Febbraio 8th, 2013 Riccardo Fucile

PRIMA CHE IL PARLAMENTO BLOCCASSE TUTTO, I TEDESCHI SI ERANO ACCORDATI PER 2 MILIARDI UNA TANTUM… LA UE RICHIEDE UN’INTESA DELLA SVIZZERA CON TUTTI GLI STATI EUROPEI, QUINDI SE NE PARLERA TRA ANNI

Restituire l’Imu e abolirla con i soldi dalla Svizzera? Solo un’illusione.
L’Unione europea non ha dubbi: i soldi non basteranno.
Berlusconi, leader del Pdl, ha stimato che dall’accordo con la Svizzera si potrebbero ottenere 20 miliardi di euro.
Ma i conti dei tecnici europei sono ben diversi: la stima del gettito atteso da un eventuale accordo si ferma a 2,3 miliardi di euro, scrive La Stampa.

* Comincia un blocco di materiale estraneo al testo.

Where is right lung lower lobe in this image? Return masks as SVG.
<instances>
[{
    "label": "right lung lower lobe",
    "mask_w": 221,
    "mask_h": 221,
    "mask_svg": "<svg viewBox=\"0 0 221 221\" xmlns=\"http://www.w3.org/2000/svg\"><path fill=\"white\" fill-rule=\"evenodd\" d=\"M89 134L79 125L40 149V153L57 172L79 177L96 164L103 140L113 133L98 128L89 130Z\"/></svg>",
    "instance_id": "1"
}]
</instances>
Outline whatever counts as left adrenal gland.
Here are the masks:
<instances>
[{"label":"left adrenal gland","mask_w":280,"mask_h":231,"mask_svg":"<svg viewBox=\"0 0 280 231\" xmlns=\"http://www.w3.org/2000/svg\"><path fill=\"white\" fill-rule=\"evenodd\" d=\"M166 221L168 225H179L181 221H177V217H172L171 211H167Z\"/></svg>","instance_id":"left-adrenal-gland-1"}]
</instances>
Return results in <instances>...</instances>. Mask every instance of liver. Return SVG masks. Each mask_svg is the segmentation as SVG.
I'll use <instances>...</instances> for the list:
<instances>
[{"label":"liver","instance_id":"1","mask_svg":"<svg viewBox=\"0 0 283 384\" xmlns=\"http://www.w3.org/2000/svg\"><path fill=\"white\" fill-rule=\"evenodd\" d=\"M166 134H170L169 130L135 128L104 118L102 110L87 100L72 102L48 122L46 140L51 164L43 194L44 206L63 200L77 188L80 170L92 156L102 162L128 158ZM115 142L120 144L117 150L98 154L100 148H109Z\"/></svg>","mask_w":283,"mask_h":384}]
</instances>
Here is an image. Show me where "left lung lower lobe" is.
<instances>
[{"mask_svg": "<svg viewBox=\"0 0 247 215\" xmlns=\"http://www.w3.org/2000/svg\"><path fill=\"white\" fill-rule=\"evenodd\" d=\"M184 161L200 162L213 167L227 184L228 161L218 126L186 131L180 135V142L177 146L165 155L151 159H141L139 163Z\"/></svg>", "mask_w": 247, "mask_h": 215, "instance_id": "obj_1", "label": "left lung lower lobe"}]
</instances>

Berlusconi ha parlato di un “flusso per imposta sui capitali di circa 5 miliardi l’anno”, mentre La Stampa riporta il parere dei tecnici di Bruxelles, secondo cui anche solo ottenere un decimo della cifra stimata l’anno sarebbe “un miracolo”:
Restituirò l’Imu… ride un po’ meno
“Il contratto bilaterale prevede che a chi detiene soldi negli istituti elvetici viene data la scelta fra dichiararli e pagare le tasse a casa, oppure restare anonimo e sottoporsi a una ritenuta alla fonte sulle plusvalenze da versare all’Erario di origine.

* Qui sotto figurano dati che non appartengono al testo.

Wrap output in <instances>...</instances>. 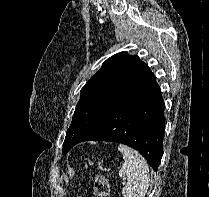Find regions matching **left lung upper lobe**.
<instances>
[{
    "label": "left lung upper lobe",
    "mask_w": 209,
    "mask_h": 197,
    "mask_svg": "<svg viewBox=\"0 0 209 197\" xmlns=\"http://www.w3.org/2000/svg\"><path fill=\"white\" fill-rule=\"evenodd\" d=\"M149 72L150 68L137 55L123 51L108 58L81 89L80 100L63 143V154L77 144L118 97Z\"/></svg>",
    "instance_id": "left-lung-upper-lobe-1"
}]
</instances>
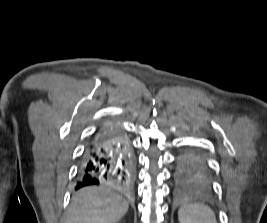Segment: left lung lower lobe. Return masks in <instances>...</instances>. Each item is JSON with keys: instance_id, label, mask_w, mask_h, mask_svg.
Segmentation results:
<instances>
[{"instance_id": "0a47b994", "label": "left lung lower lobe", "mask_w": 267, "mask_h": 223, "mask_svg": "<svg viewBox=\"0 0 267 223\" xmlns=\"http://www.w3.org/2000/svg\"><path fill=\"white\" fill-rule=\"evenodd\" d=\"M211 175V171H176V176L186 182L185 189H196L197 183H207L208 179L204 177ZM198 189H205V184H198Z\"/></svg>"}]
</instances>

Come sanatoria per il passato si prevede una tantum pagata dalle banche per liquidare ogni contenzioso pregresso e sbiancare il curriculum degli investitori”.

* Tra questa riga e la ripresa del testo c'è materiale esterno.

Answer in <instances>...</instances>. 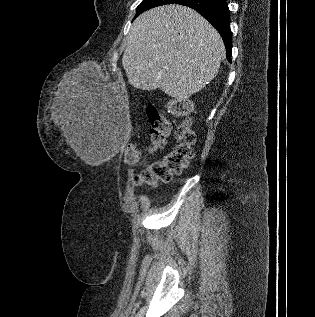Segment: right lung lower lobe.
Masks as SVG:
<instances>
[{
    "instance_id": "1",
    "label": "right lung lower lobe",
    "mask_w": 315,
    "mask_h": 317,
    "mask_svg": "<svg viewBox=\"0 0 315 317\" xmlns=\"http://www.w3.org/2000/svg\"><path fill=\"white\" fill-rule=\"evenodd\" d=\"M176 4L193 8L218 30L226 47L227 60L231 62L232 33L225 0H178Z\"/></svg>"
}]
</instances>
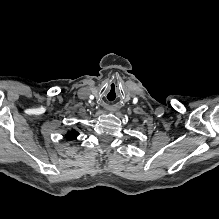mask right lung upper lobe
Returning <instances> with one entry per match:
<instances>
[{
  "mask_svg": "<svg viewBox=\"0 0 219 219\" xmlns=\"http://www.w3.org/2000/svg\"><path fill=\"white\" fill-rule=\"evenodd\" d=\"M79 135V133L76 131V130H71L69 132H67V134L65 135V137L68 139V140H74L77 138V136Z\"/></svg>",
  "mask_w": 219,
  "mask_h": 219,
  "instance_id": "1",
  "label": "right lung upper lobe"
}]
</instances>
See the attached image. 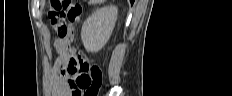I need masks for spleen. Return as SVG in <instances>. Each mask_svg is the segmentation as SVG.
Masks as SVG:
<instances>
[{
    "mask_svg": "<svg viewBox=\"0 0 232 96\" xmlns=\"http://www.w3.org/2000/svg\"><path fill=\"white\" fill-rule=\"evenodd\" d=\"M102 2H104L103 0H90L89 4H101Z\"/></svg>",
    "mask_w": 232,
    "mask_h": 96,
    "instance_id": "3e777b00",
    "label": "spleen"
}]
</instances>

Intanto è da dicembre che l’accordo è fermo, poichè bocciato dal governo di Mario Monti.
Spetterà  dunque al prossimo governo decidere se rimettere mano all’accordo, che comunque potrebbe non essere pronto prima di mesi o anni.
Ma il problema principale, sottolinea La Stampa, non riguarda il quando ma il quanto:
“I tedeschi, prima del marcia indietro, avevano spuntato una tantum di 2 miliardi. L’Italia, spiegano, potrebbe ottenere una cifra analoga, certo non i 20 miliardi di Berlusconi. Quanto al reddito annuale, viene in soccorso l’accordo in vigore tra Svizzera e Ue attualmente in vigore. Qui le banche elvetiche tosano del 35% i ricavi in cambio dell’anonimato, oppure consegnano alle capitali chi opta per l’emersione.
Nel caso italiano, la somma percepita dal Fisco nel 2011 è di 65 milioni.
La nuova intesa allargherebbe la base imponibile. In compenso non è detto che si resti al 35% di imposta, Londra è sotto il 30. Anche supponendo un gettito quintuplicato non si passerebbero i 300 milioni. Totale: 2,3 miliardi, se va bene. Altro che 25″.